Mit anderen Worten, eine Panik- oder Angststörung nach ICD-10 (F40.* und F41.*) entspräche bei prozessorientierter Betrachtung einem Verlaufstyp von Angst und Erregung, eine Somatisierungs-störung (ICD-10: F45.*) entsprechend dem Verlaufstyp einer Somatisierung. Suchterkrankungen (ICD-10: F1*.*) als häufige Komplikation von Psychotraumastörungen würden in Sinne einer prozessorientierten Betrachtung der traumatischen Reaktion als suchtkompensatorischer Verlaufstyp beschrieben werden. Dominiert ein Vermeidungsverhalten das klinische Erscheinungsbild, so können sich depressive (ICD-10: F3*.*) oder dissoziative (F44.*) Störungen manifestieren.

 


Dissoziative Störungen

Nach DSM IV zeichnen sich Dissoziative Störungen vor allem aus durch „eine Unterbrechung der normalerweise integrativen Funktionen des Bewusstseins, des Gedächtnisses, der Identität oder der Wahrnehmung der Umwelt“ (DSM IV, S. 543). Bering (2005) beschreibt die Dissoziative Störung als typische Folge psychotraumatischer Einflüsse.


Somatoforme Störungen
Somatoforme Störungen, die vielfach nach pychischer Traumatisierung beobachtet werden, sind durch körperliche Symptome gekennzeichnet, die mit keinem medizinischen Krankheitsfaktor erklärt werden können, also ohne organischen Befund bleiben..


Affektive Störungen
Depressive Störungen sowie anhaltende Dysphorie und Freudlosigkeit zeigen sich häufig bei Opfern von Gewalt und Misshandlung (Krystal, 1991; Kiser et al., 1991, zit. nach Bering, 2005, S. 45).

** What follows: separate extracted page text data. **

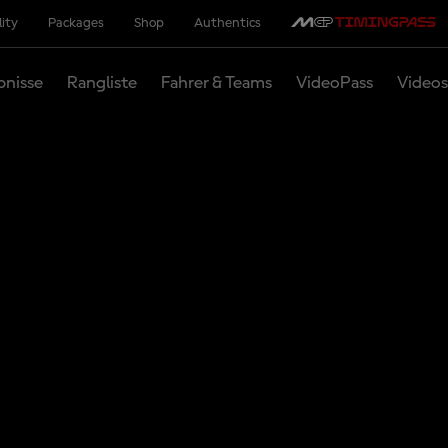
lity
Packages
Shop
Authentics
bnisse
Rangliste
Fahrer & Teams
VideoPass
Videos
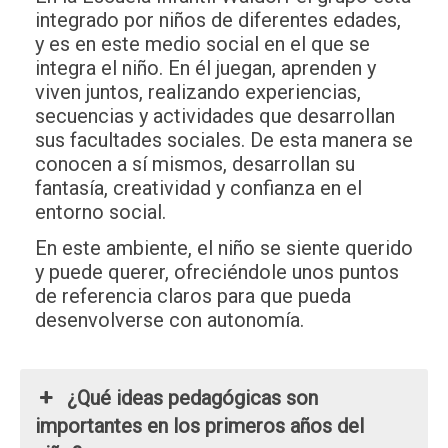
integrado por niños de diferentes edades,
y es en este medio social en el que se
integra el niño. En él juegan, aprenden y
viven juntos, realizando experiencias,
secuencias y actividades que desarrollan
sus facultades sociales. De esta manera se
conocen a sí mismos, desarrollan su
fantasía, creatividad y confianza en el
entorno social.
En este ambiente, el niño se siente querido
y puede querer, ofreciéndole unos puntos
de referencia claros para que pueda
desenvolverse con autonomía.
¿Qué ideas pedagógicas son
importantes en los primeros años del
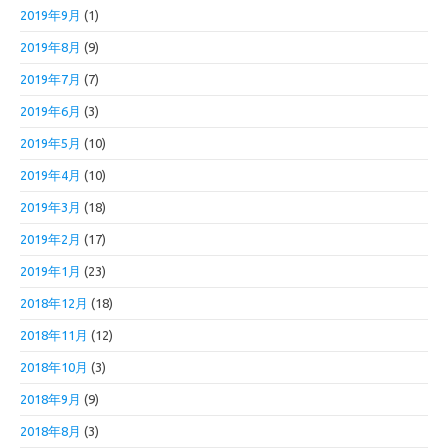
2019年9月
(1)
2019年8月
(9)
2019年7月
(7)
2019年6月
(3)
2019年5月
(10)
2019年4月
(10)
2019年3月
(18)
2019年2月
(17)
2019年1月
(23)
2018年12月
(18)
2018年11月
(12)
2018年10月
(3)
2018年9月
(9)
2018年8月
(3)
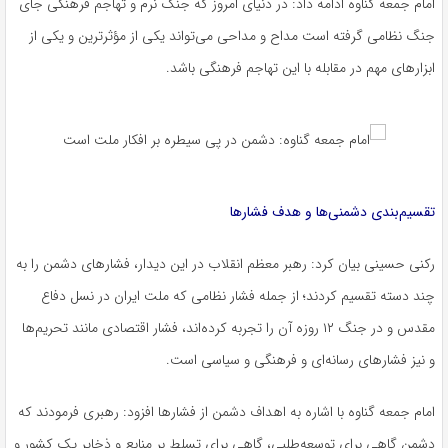
امام جمعه گناوه ادامه داد: در دنیای امروز که جنگ نرم و تهاجم فرهنگی جای
جنگ نظامی گرفته است مداح و مداحی می‌تواند یکی از مؤثرترین و یکی از
ابزارهای مهم در مقابله با این تهاجم فرهنگی باشد.
تقسیم‌بندی دشمنی‌ها و هدف فشارها
رکنی
حسینی بیان کرد: رهبر معظم انقلاب در این دیدار، فشارهای دشمن را به
چند دسته تقسیم کردند؛ از جمله فشار نظامی که ملت ایران در نسل دفاع
مقدس و در جنگ ۱۲ روزه آن را تجربه کرده‌اند، فشار اقتصادی مانند تحریم‌ها
و نیز فشارهای رسانه‌ای و فرهنگی و سیاسی است.
امام جمعه گناوه با اشاره به اهداف دشمن از فشارها افزود: رهبری فرمودند که
دشمن گاهی برای توسعه‌طلبی، گاهی برای تسلط بر منابع و ذخایر یک کشور و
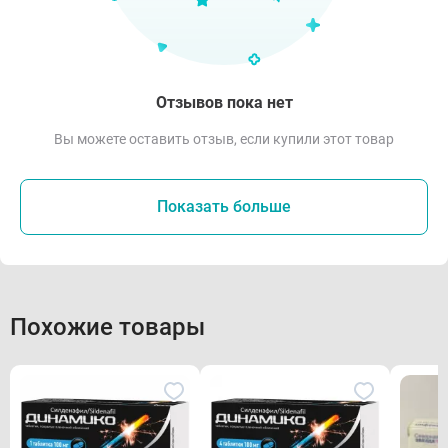
Отзывов пока нет
Вы можете оставить отзыв, если купили этот товар
Показать больше
Похожие товары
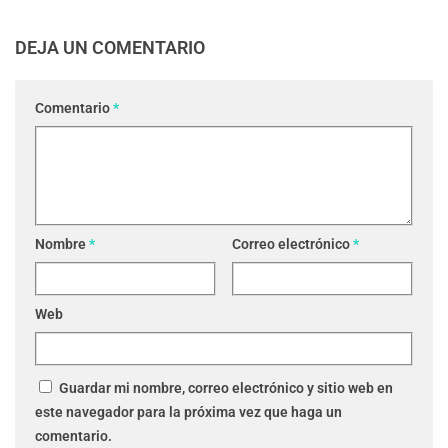
DEJA UN COMENTARIO
Comentario
*
Nombre
*
Correo electrónico
*
Web
Guardar mi nombre, correo electrónico y sitio web en
este navegador para la próxima vez que haga un
comentario.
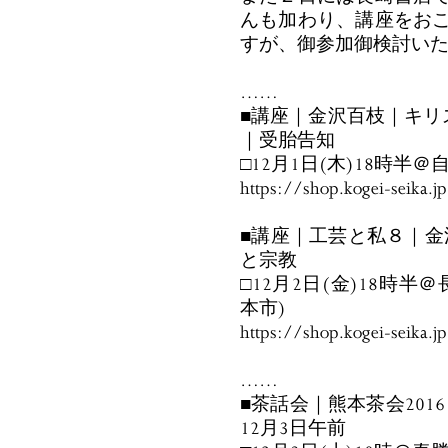
んも加わり、講座をお
すが、御参加御検討い
……
■講座｜金沢百枝｜キリ
｜受胎告知
□12月1日(木)18時半
https://shop.kogei-seika.
■講座｜工芸と私８｜金
と宗教
□12月2日(金)18時
本市)
https://shop.kogei-seika.
……
■茶話会｜熊本茶会201
12月3日午前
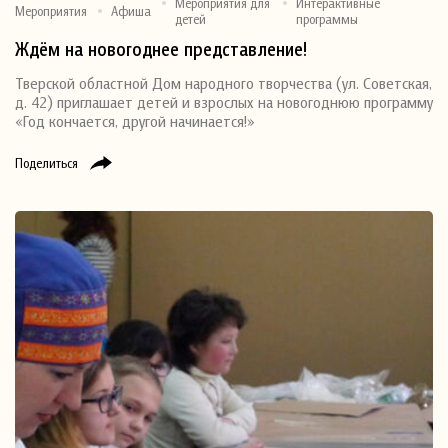
Мероприятия для
Интерактивные
Мероприятия
Афиша
детей
программы
Ждём на новогоднее представление!
Тверской областной Дом народного творчества (ул. Советская,
д. 42) приглашает детей и взрослых на новогоднюю программу
«Год кончается, другой начинается!»
Поделиться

Auch zeigt sich die Fähigkeit der Affektregulation typischerweise vermindert (ebd.).

 

Persönlichkeitsstörungen
Persönlichkeitsstörungen lassen sich sicherlich nur am Rande dem Traumaspektrum zuordnen. Dennoch weist gerade die Borderline Persönlichkeitsstörung Verhaltensweisen auf, die sich durchaus auf eine traumatische Ätiologie zurückführen lassen.
Unter einer Persönlichkeitsstörung versteht man allgemein ein „überdauerndes Muster von innerem Erleben und Verhalten [..], das merklich von den Erwartungen der soziokulturellen Umgebung abweicht, tiefgreifend und unflexibel ist, seinen Beginn in der Adoleszenz oder im frühen Erwachsenenalter hat, im Zeitverlauf stabil ist und zu Leid oder Beeinträchtigungen führt“ (DSM IV, S. 711). Bei der Borderline Persönlichkeitsstörung findet sich ein Muster von Instabilität in zwischenmenschlichen Beziehungen, im Selbstbild und in den Affekten sowie von deutlicher Impulsivität.